Fang Tooth Claw operiert als metallischer Hardcore verdammt Riff-orientiert, bleibt dabei in Sachen Tempoarbeit und Heaviness in Schüben arbeitend aber stets variabel, bevor Ascend the Spine dazu Facetten wie bärbeißende Call and Response-Versatzstücke, sprechsingende Elemente und eine eingängige Abfahrt addiert. Debris of Dreams denkt die optische Jane Doe-Reminiszenz am Cover schabend am Noiserock weiter um auch der technoid mit trockenem Bass groovenden Beginn von Terminal Truth wird von Bannon und den Trademarks seiner Stammband zur Stop-and-Go-Kantigkeit vereinnahmt, während Subtle Fragment hinter repetitiven Schüben stoisch majestätische Texturen pflegt und Lurch of Loss punkiger auftretend Raum für melodiös rezitierende Kontraste in typischer Manier lässt. Noch direkter ist da nur Encephalon Escape, das wie eine weniger überfallsartige Interpretation von Dead Beat daherkommt – und Blood from the Soul hinter ihrem Potential ein kleines bisschen redundant erscheinen lässt.

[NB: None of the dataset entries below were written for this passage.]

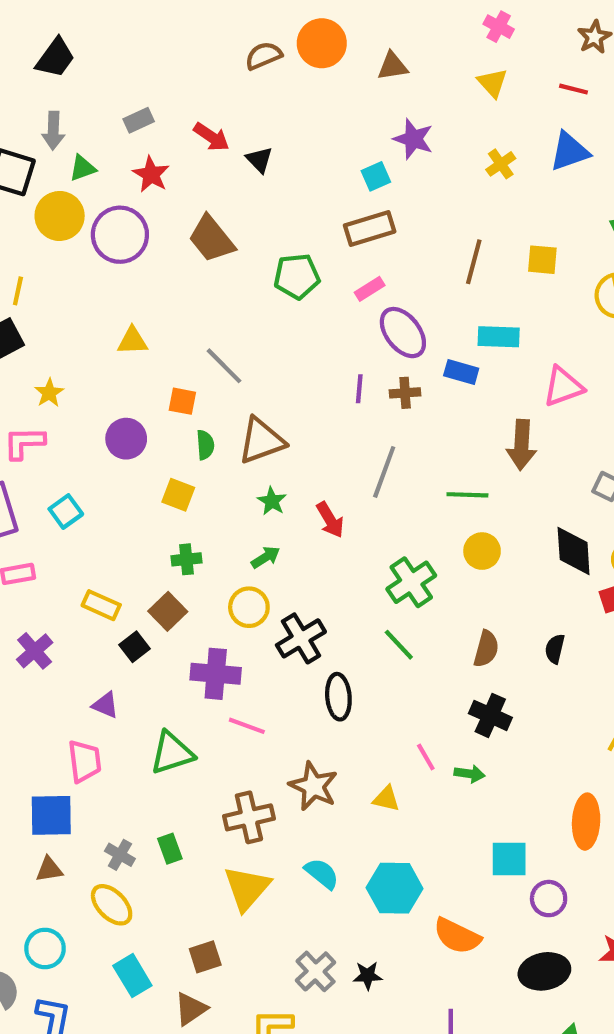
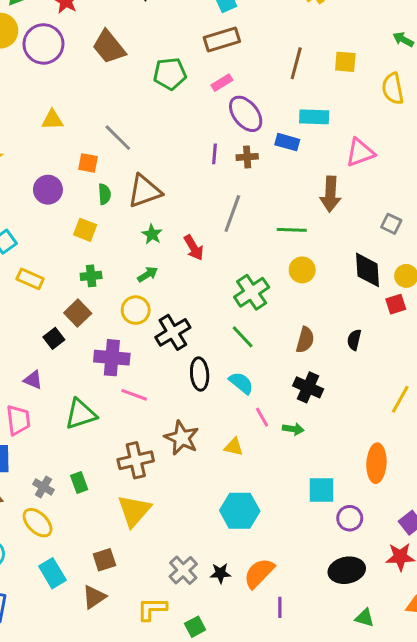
yellow rectangle: (101, 605) -> (30, 279), moved
cyan semicircle: (322, 874) -> (241, 383), moved
orange semicircle: (457, 936) -> (259, 573), moved, turned 108

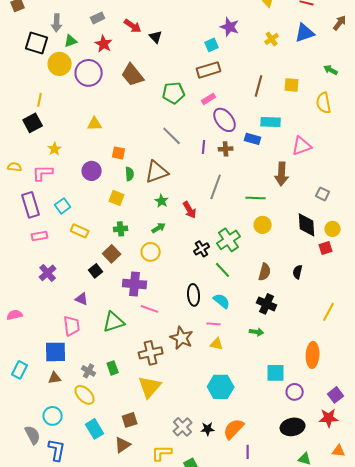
gray line: (118, 138) -> (172, 136), moved
black cross: (173, 332) -> (202, 249), moved, size x0.7
pink line: (262, 417) -> (214, 324), moved, turned -56

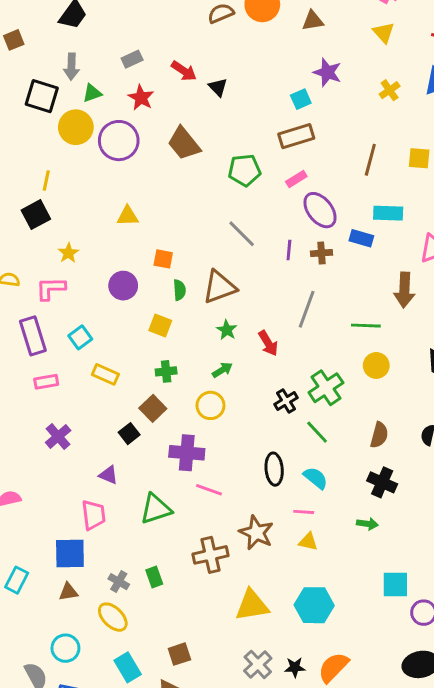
yellow triangle: (150, 387) -> (252, 605), moved, turned 40

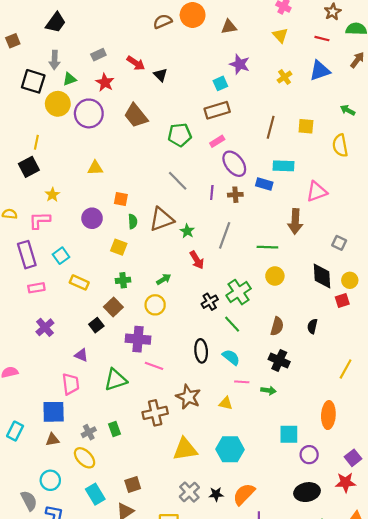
green star: (227, 330) -> (187, 231), moved
pink line: (304, 512) -> (242, 382), moved
gray cross: (119, 582) -> (89, 432), turned 32

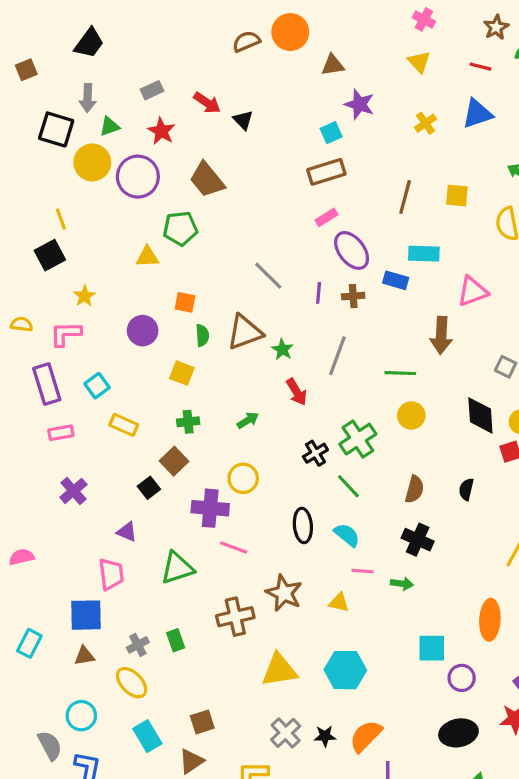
brown triangle: (229, 27) -> (333, 65), moved
green pentagon: (180, 135) -> (180, 228), moved
yellow line: (36, 142) -> (61, 219), turned -32
yellow circle: (155, 305) -> (243, 478), moved

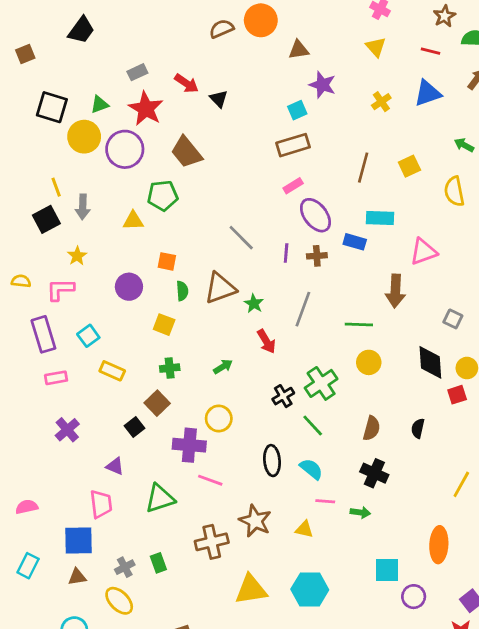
gray arrow: (88, 98) -> (83, 207), moved
red star: (161, 131) -> (146, 109), size x1.4
yellow square: (457, 195) -> (409, 166), turned -30
pink semicircle: (22, 557) -> (27, 507), moved

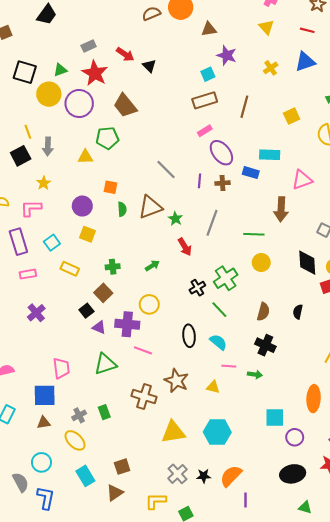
brown line: (363, 168) -> (244, 107), moved
yellow square: (164, 325) -> (88, 234), moved
purple triangle: (115, 466) -> (99, 327), moved
brown cross: (212, 542) -> (144, 396), turned 30

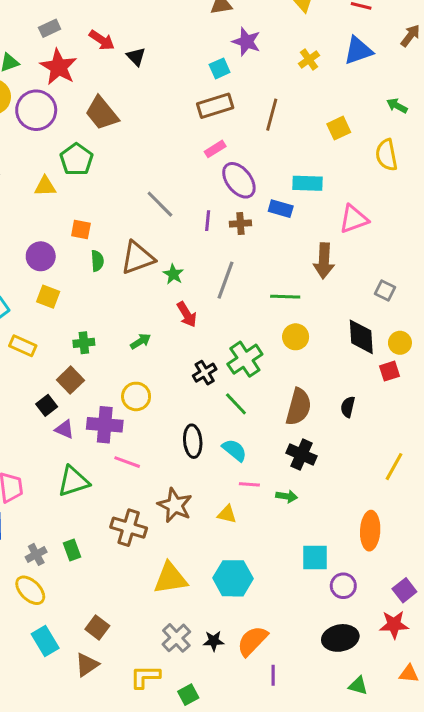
green pentagon: (107, 138) -> (76, 159), turned -30
brown semicircle: (263, 312) -> (299, 407), size x1.4
brown square: (122, 467) -> (97, 628), turned -35

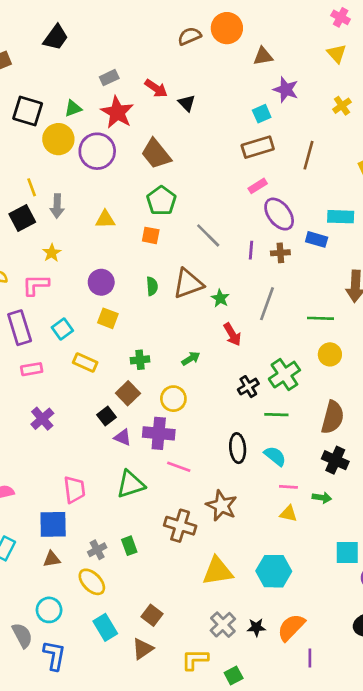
green pentagon: (76, 159) -> (161, 201), moved
orange square: (81, 229) -> (151, 235), moved
yellow circle: (136, 396) -> (173, 399), moved
green line: (236, 404) -> (276, 415), turned -45
yellow triangle: (227, 514) -> (288, 514), moved

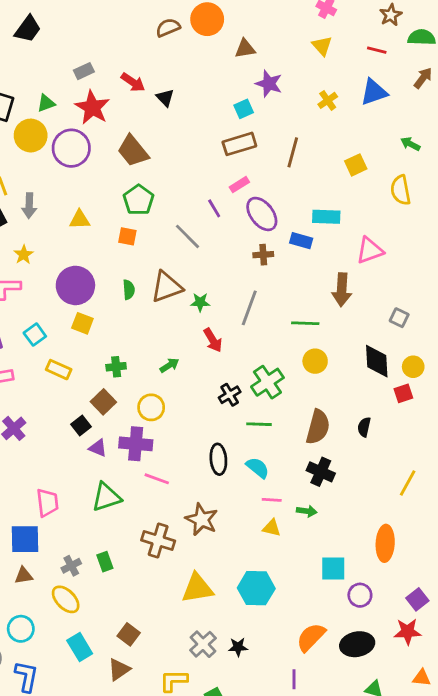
purple line: (251, 250) -> (214, 208), moved, turned -36
purple circle: (101, 282) -> (75, 285), size x1.4
green star: (220, 298) -> (200, 302), turned -30
orange semicircle: (291, 627) -> (311, 637), moved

In all diesen Momenten fällt jedoch bereits auf, dass man Bannon selten in einem solch catchy-zugänglichen Umfeld erlebt hat. Noch deutlicher wird dies in Szenen, die dezidiert aus jenen Komfortzonen ausbrechen, die Converge oder Wear Your Wounds kultiviert haben, und mit frischen Impulsen überraschen.
Calcified Youth ist extrem kompakt und knackig, praktisch schweinischer Rock aus der Hardcore-Perspektive – allerdings der wenig nachhaltigen Sorte. Das grandiose Dismantle the Titan brodelt thrashig-kochend, der Druck entweicht aber über eine jazzig angeblasene Saxofon-Welle im Refrain und die ambiente Drone-Halluzination des abschließenden Titelsongs, die düster aufbegehren aber abseits der Ästhetik seltsam uninspiriert verglüht, ist vor allem mit der Sci-Fi-Assoziation in den Texten („This is a transmission from DSM number five/ The vessel is damaged but some are still alive“) eine narrative Abkehr von gewohnten Pfaden.
Dass die Katharsis danach unterhalb jener der jeweiligen Stammbands der vier Musiker bleibt, liegt sicher auch an dieser inhaltlich-abstrakten Ebene, wobei auch gute Füller wie Sharpened Heart ihren Teil dazu beitragen, dass eine etwas zu lange Platte mit immenser Fallhöhe nicht nur aufgrund der in ständiger Nähe behaltenen Referenzen keineswegs deren emotionale Tiefenwirkung erzeugt.